A young boy is found in woods outside Amsterdam. Broken and bloody, he appears to be the victim of a brutal hit-and-run. When the police at the hospital ask what happened, the one word the boy repeats they don’t understand.
But journalist Farah Hafez does. She left Afghanistan as a child and she recognizes her native tongue. As the boy is taken into surgery she finds herself visiting the scene of the crime, seeking to discover how a little Afghan boy came to be so far from home.
Instead, she comes across a burnt-out car with two bodies inside – a sinister clue to something far darker than a simple road accident.
It is just the start of a journey that will lead her from one twisted strand to another in an intricate web of crime and corruption that stretches across Europe and deep into a past that Farah had sought to escape – a past that nearly killed her.
I think this may be my first thriller set in the Netherlands, I enjoy reading books set in different locations as it provides a pleasant change of scenery and through books, I get to travel the globe.
Butterfly on the Storm is a complex and layered story that follows investigative journalist, Farah Hafez, as she investigates the events that led to the hit-and-run of a little boy.
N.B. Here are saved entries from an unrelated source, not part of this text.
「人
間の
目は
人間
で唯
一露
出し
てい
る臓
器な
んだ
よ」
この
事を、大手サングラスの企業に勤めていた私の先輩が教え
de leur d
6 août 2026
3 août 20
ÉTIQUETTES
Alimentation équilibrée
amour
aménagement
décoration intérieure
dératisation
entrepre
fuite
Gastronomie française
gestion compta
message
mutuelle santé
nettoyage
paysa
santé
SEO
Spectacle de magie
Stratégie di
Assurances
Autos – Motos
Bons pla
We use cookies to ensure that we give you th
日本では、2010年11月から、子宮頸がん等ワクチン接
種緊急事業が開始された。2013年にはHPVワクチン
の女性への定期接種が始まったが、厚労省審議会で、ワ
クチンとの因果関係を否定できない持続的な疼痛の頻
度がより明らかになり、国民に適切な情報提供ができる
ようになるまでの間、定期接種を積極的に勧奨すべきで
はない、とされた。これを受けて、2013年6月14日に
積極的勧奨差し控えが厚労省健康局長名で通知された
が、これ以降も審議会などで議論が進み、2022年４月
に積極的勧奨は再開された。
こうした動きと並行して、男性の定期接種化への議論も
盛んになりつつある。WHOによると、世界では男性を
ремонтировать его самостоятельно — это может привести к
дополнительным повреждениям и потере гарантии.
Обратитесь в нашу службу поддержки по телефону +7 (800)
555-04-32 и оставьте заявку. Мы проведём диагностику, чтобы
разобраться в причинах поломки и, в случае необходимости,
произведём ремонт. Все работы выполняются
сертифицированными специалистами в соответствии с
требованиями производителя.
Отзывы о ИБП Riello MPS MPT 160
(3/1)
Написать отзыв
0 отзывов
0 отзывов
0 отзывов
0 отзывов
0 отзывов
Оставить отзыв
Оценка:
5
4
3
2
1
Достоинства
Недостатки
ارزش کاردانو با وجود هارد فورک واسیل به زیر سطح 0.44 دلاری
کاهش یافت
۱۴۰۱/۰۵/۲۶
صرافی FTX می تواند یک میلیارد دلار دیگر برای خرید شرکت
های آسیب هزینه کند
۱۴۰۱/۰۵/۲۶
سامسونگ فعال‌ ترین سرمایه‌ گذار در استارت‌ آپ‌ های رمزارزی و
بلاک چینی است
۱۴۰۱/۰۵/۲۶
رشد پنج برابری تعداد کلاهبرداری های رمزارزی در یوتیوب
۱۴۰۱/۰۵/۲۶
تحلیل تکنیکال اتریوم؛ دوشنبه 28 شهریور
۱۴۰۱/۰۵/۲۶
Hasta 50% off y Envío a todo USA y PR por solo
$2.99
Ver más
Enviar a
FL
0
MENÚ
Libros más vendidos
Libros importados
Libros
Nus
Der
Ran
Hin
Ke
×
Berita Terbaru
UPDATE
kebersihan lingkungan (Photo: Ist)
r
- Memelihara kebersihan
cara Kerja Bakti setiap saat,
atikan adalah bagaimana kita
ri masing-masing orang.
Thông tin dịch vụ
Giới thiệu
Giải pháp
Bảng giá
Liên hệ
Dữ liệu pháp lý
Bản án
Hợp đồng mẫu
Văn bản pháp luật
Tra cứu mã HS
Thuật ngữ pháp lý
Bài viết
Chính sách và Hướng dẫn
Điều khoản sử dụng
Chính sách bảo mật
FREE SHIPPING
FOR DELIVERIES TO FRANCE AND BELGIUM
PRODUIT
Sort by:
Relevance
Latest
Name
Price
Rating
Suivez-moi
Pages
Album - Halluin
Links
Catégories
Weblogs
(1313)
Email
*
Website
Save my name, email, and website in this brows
The first medic on the scene, Danielle, works to save the little boy, but in a misguided effort to use this boy’s story to raise awareness of children’s suffering everywhere, she places the boy in further danger. Police officers, Calvino and Diba, are assigned to the case. Everyone involved soon realises this case is bigger than any of them ever thought – this is crime on an international level, Netherlands, South Africa, Russia and Afghanistan, this crime spans continents. Is Farah up to the task of cracking this case? She’s up against some extremely powerful and dangerous people who will do anything to keep their keep their secrets safe.
“Some people carry death in their eyes. Establish contact with them and you run the risk of contamination.”
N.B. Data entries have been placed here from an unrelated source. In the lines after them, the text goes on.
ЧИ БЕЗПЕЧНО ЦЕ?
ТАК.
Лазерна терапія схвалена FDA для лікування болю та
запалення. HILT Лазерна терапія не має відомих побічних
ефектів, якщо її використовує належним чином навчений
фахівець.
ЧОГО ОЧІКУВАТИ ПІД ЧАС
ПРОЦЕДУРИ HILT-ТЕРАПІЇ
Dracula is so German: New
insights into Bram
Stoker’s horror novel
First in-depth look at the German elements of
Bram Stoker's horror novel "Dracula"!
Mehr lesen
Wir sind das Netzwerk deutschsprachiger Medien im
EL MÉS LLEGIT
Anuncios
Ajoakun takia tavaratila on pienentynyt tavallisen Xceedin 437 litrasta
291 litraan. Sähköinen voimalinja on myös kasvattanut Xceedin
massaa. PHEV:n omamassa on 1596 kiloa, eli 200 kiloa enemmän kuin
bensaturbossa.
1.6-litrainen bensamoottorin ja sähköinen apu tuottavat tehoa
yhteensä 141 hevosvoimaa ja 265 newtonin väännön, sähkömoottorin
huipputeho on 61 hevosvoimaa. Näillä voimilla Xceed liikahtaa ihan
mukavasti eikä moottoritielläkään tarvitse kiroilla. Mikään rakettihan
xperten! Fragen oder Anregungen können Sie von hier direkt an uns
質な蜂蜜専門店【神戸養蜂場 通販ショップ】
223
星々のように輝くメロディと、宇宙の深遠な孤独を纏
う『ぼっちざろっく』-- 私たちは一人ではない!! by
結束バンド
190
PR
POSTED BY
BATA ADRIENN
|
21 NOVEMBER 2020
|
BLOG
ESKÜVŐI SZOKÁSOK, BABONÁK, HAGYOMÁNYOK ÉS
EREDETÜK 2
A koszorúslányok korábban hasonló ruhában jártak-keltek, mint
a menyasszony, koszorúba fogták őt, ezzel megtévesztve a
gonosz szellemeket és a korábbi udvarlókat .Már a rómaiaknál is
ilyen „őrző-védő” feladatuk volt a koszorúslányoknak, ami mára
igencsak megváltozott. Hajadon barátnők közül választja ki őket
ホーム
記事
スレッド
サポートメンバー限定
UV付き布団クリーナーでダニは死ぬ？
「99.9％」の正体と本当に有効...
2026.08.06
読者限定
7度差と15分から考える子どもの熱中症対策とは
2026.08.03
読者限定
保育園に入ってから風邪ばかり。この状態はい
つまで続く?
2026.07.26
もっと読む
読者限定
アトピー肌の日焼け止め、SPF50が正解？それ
The plot is extremely well detailed, the characters are plenty but the story is so well told, in the sense that you are able to follow it without becoming confused. Surprisingly, I didn’t really feel drawn to any of the characters, despite the backstory of the main characters being shared with us, and I think, at times, my lack of connection to any particular character made this story lose its momentum in places. It’s really hard when in a book of this length you don’t have a character to root for, something to push you on with the read.
Fear not the big book, they say, at 528 pages, I feel like I read the entire trilogy in one book! That was especially true in the last 10% of the story, where it really seemed to drag, which unfortunately leaves me little incentive to pick up book two, however, I can be persuaded if it’s not so long in length! If you struggle with books of a longer length, it may be wise to steer clear of this one but it you enjoy getting stuck in a complex case that spans continents with strong themes of corruption and bribery, give this book a read.
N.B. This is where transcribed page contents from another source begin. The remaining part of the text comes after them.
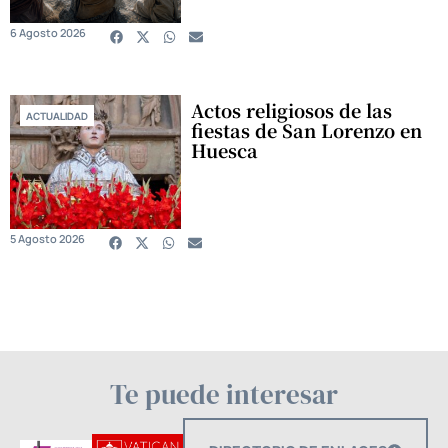
6 Agosto 2026
Actos religiosos de las
ACTUALIDAD
fiestas de San Lorenzo en
Huesca
5 Agosto 2026
Te puede interesar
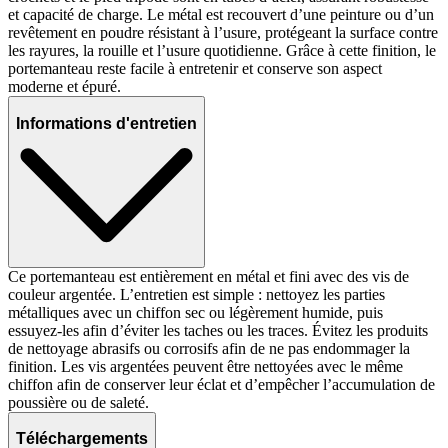
et capacité de charge. Le métal est recouvert d’une peinture ou d’un
revêtement en poudre résistant à l’usure, protégeant la surface contre
les rayures, la rouille et l’usure quotidienne. Grâce à cette finition, le
portemanteau reste facile à entretenir et conserve son aspect
moderne et épuré.
Informations d'entretien
Ce portemanteau est entièrement en métal et fini avec des vis de
couleur argentée. L’entretien est simple : nettoyez les parties
métalliques avec un chiffon sec ou légèrement humide, puis
essuyez-les afin d’éviter les taches ou les traces. Évitez les produits
de nettoyage abrasifs ou corrosifs afin de ne pas endommager la
finition. Les vis argentées peuvent être nettoyées avec le même
chiffon afin de conserver leur éclat et d’empêcher l’accumulation de
poussière ou de saleté.
Téléchargements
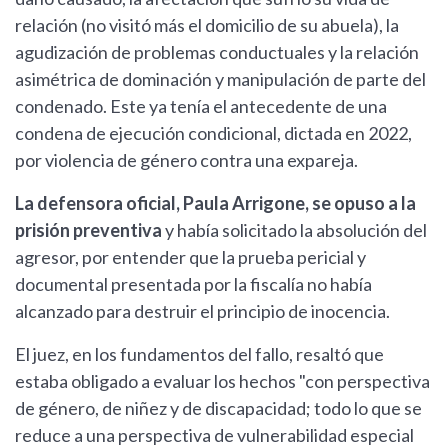
relación (no visitó más el domicilio de su abuela), la
agudización de problemas conductuales y la relación
asimétrica de dominación y manipulación de parte del
condenado. Este ya tenía el antecedente de una
condena de ejecución condicional, dictada en 2022,
por violencia de género contra una expareja.
La defensora oficial, Paula Arrigone, se opuso a la
prisión preventiva
y había solicitado la absolución del
agresor, por entender que la prueba pericial y
documental presentada por la fiscalía no había
alcanzado para destruir el principio de inocencia.
El juez, en los fundamentos del fallo, resaltó que
estaba obligado a evaluar los hechos "con perspectiva
de género, de niñez y de discapacidad; todo lo que se
reduce a una perspectiva de vulnerabilidad especial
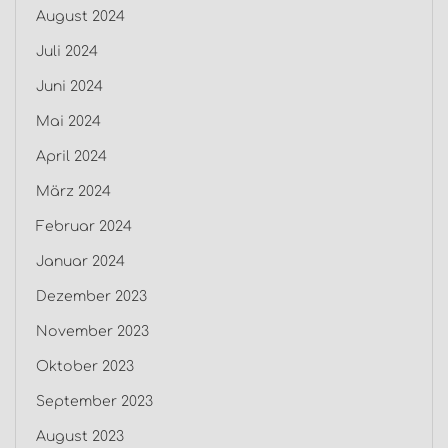
August 2024
Juli 2024
Juni 2024
Mai 2024
April 2024
März 2024
Februar 2024
Januar 2024
Dezember 2023
November 2023
Oktober 2023
September 2023
August 2023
Overall, this book wasn’t as fast-paced and thrilling as I’d hoped; here I can’t help but wonder if anything was lost in translation, creating the thrill is all about how you use words and a particular phrase may read as extremely thrilling in Dutch, but lose its thrill in translation. This story reminded me a little of the TV crime drama, Homeland, so if you enjoy a political crime mystery, this may be the book for you; having said that, this book would make a great book to TV series adaptation.